Leaving a cushy job at an oil and gas firm to start a non-profit isn’t the sexiest career move anyone can make.
Seven years later, few people in Nigeria, if any, can speak with more authority on the subject of getting girls and women into technology than Ore Somolu. To date, over 5,000 women and girls have passed through the Women’s Technology Empowerment Centre (W-TEC) that she founded in 2008.
The gender gap is one of global technology’s hot button topics. However, while first world discussion of the issue often centers around the paucity of Marissa Mayers and Sheryl Sandbergs in blue chip tech boardrooms, developing countries have even more fundamental concerns. An Intel commissioned study on “Women and the Web” in consultation with the U.S. State Department’s Office of Global Women’s Issues, UN Women, and World Pulse examined women’s access to and use of the Internet in low and middle income countries. The resulting report showed that, on average, nearly 25% fewer women than men are online in developing countries, and that in sub-saharan Africa the gap is closer to 45 percent.

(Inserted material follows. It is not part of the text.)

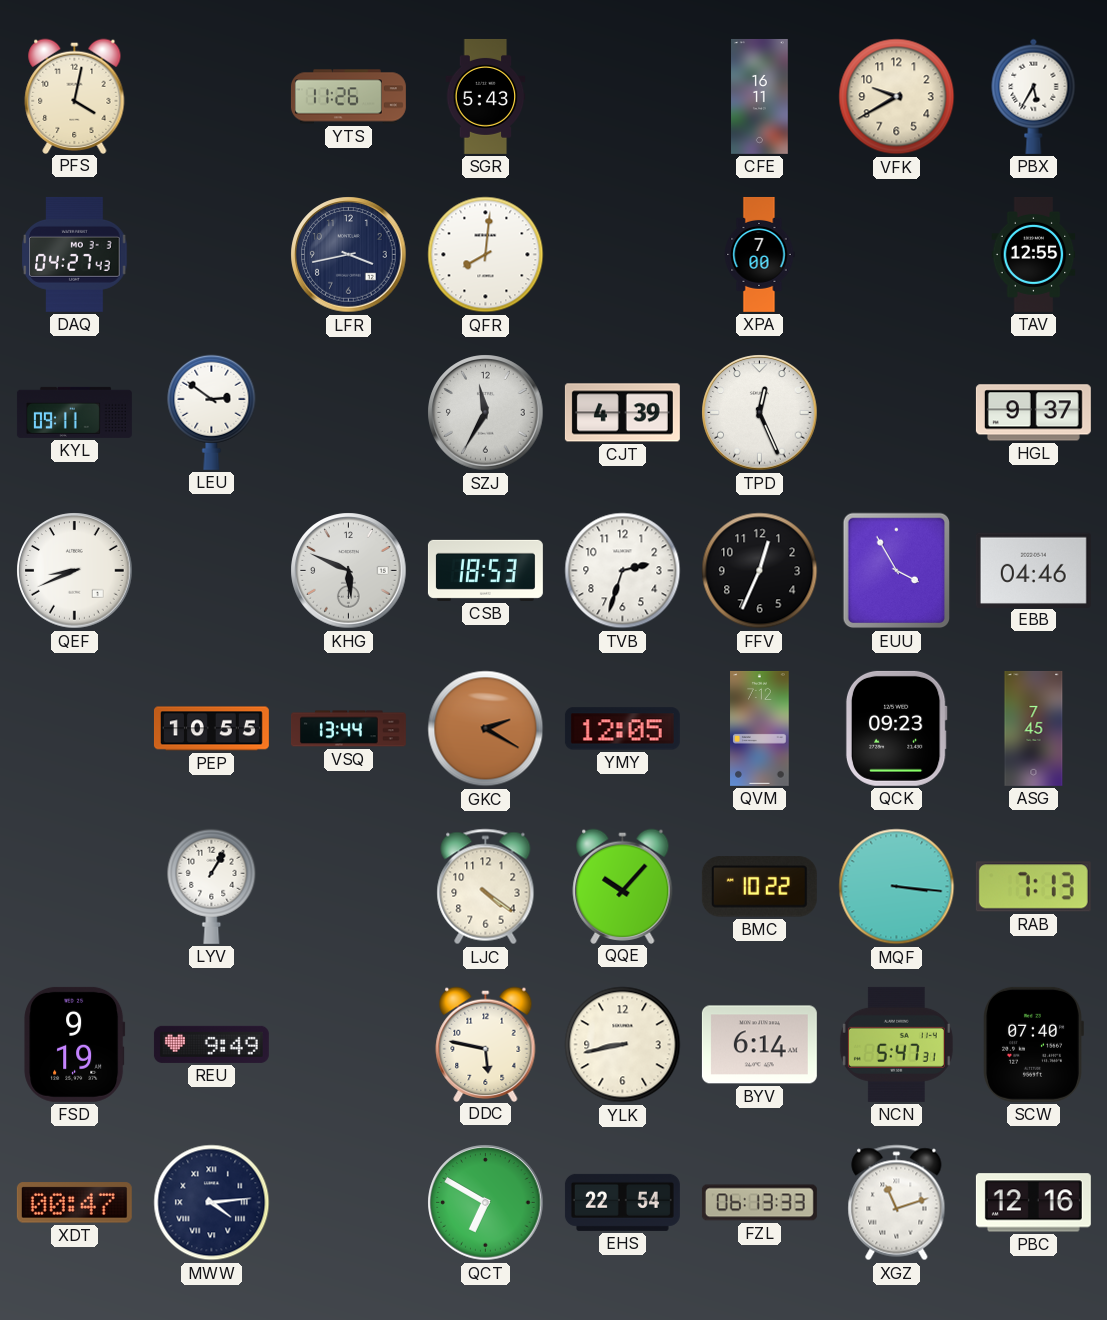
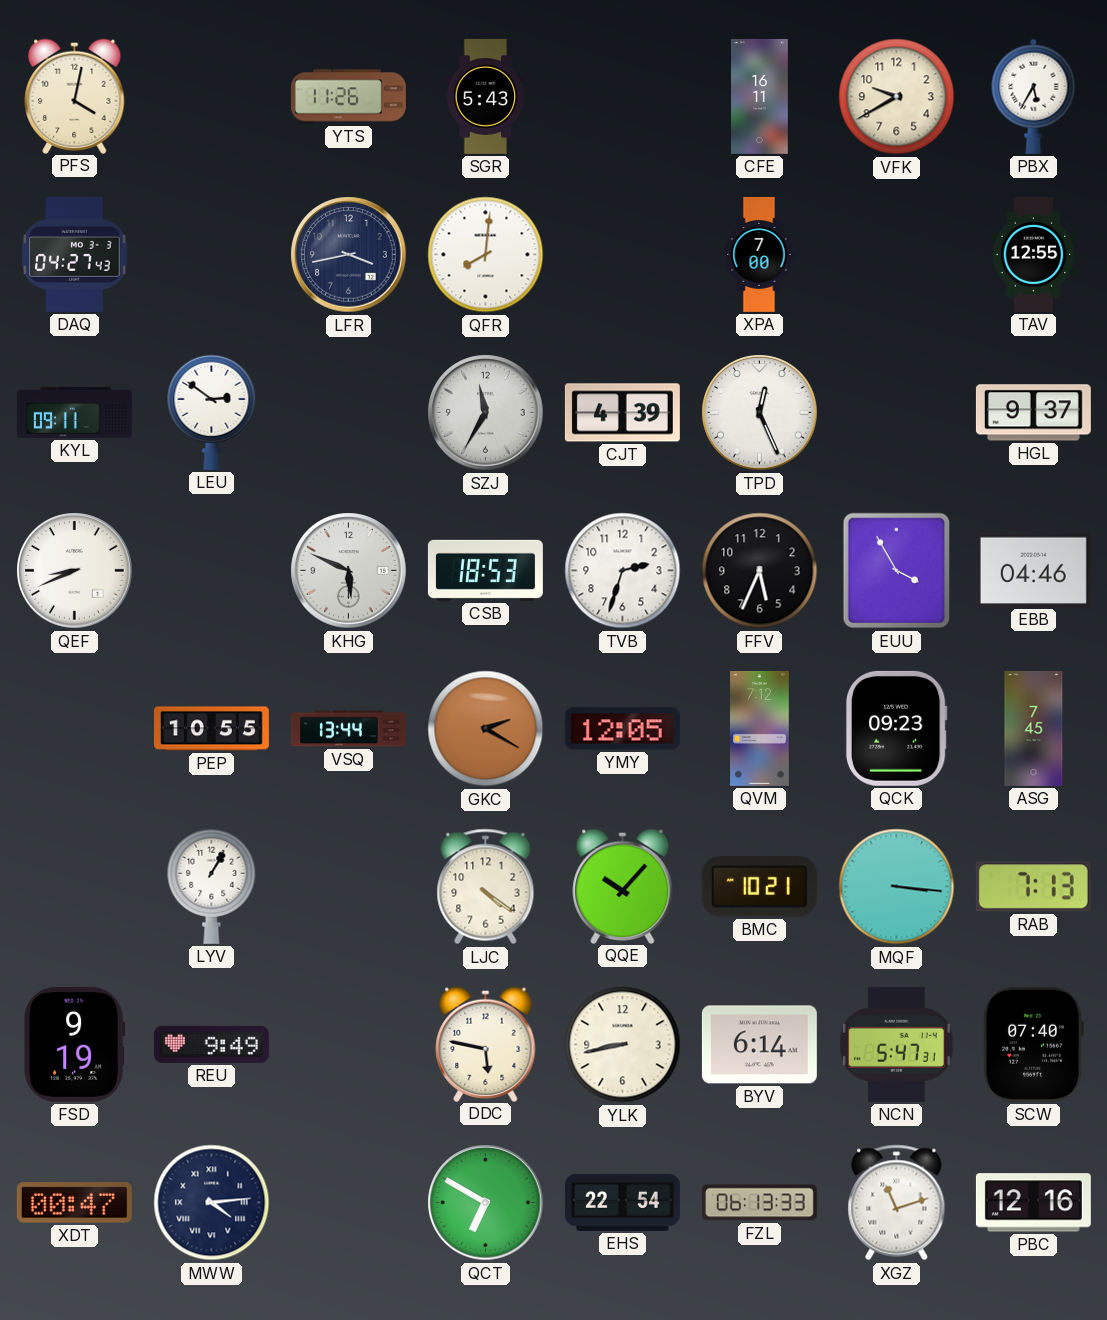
FFV: 12:34 -> 5:34
BMC: 10:22 -> 10:21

Against this backdrop, women like Ore are outliers, lucky to have been exposed early on to technology. Her father was an engineer. In 1982, Ore’s dad brought his children a Commodore 64. In 1993, he came home with a PC that had Windows 3.1 installed.
“I enjoyed having a computer at home on which to practice these new skills in different areas. So much so that even while I studied Economics at the University, I set-up a business typing and printing essays for fellow students. Making money from a seemingly simple skill was surprising, so it was probably around that time that I began to think about an ICT-related career.”
After university, Ore signed up for a 6 month diploma during which she learnt enough Basic, COBOL and Lotus 123 to build an application that solved the inventory problem’s with her parents’ bookstore.
Stereotypes are the first precipitating factor that comes up for discussion on the subject of why there are aren’t more women in tech. And rightly so. Gender role stereotypes and society’s perceptions about the kinds of life choices women should make are as old as humanity itself. Funke Opeke, CEO of Main One and one of the most visible poster women of achievement in Nigerian technology graduated from the Obafemi Awolowo University in 1981 with a degree in electrical engineering. She was the only woman in her class.
However, the people and organisations that care about bridging the digital gender divide are beginning to find that access is as much of a problem as stereotypes. Intel, for instance, hopes to reach 5 million girls and women in Africa and emerging economies over the next few years, and reduce the yawning gender gap by 50 percent, via its She Will Connect digital literacy programme.
It was in the course of obtaining a masters degree in Information Systems that Ore would become acquainted with the impact of information technology on economic growth and development. The seed that would eventually grow into W.TEC was planted via Ore’s focus on the under-representation of African women in technology for her final dissertation.
She resolved to do something about it. In the beginning, her ambitions were modest.
“I conceived of a place where women could learn basic technology skills – like how to use a computer for creating and editing documents.”
These days however, W.TEC’s curriculum has expanded from basic computer appreciation and desktop publishing to more advanced and applied uses of technology. The trainees now learn how to work with computer hardware, programming, and web development.
“It’s basically our way of introducing the girls to the different career paths they could pursue.”
With a ton of activities lined up for the rest of the year, Ore’s hands are full. Their next event, the Girls’ technology camp comes up next month. The sheer breadth of their programmes requires W.TEC to rely on partnerships with individuals and corporates to achieve its objectives. Last year, General Electric staff were personally on hand to teach the girls how to use Scratch to build basic apps.
The last question I asked Ore during our interaction was what she would do if there were no limits, financial or otherwise.
“Most of the schools we work with don’t have computer labs or teachers. We would like to provide these resources so that the benefits of digital literacy can also reach those who are not directly enrolled in our programmes. Not having to worry about resources would also free us up to be more ambitious and tackle harder problems, and stay with the girls throughout the critical paths of their budding technology careers.”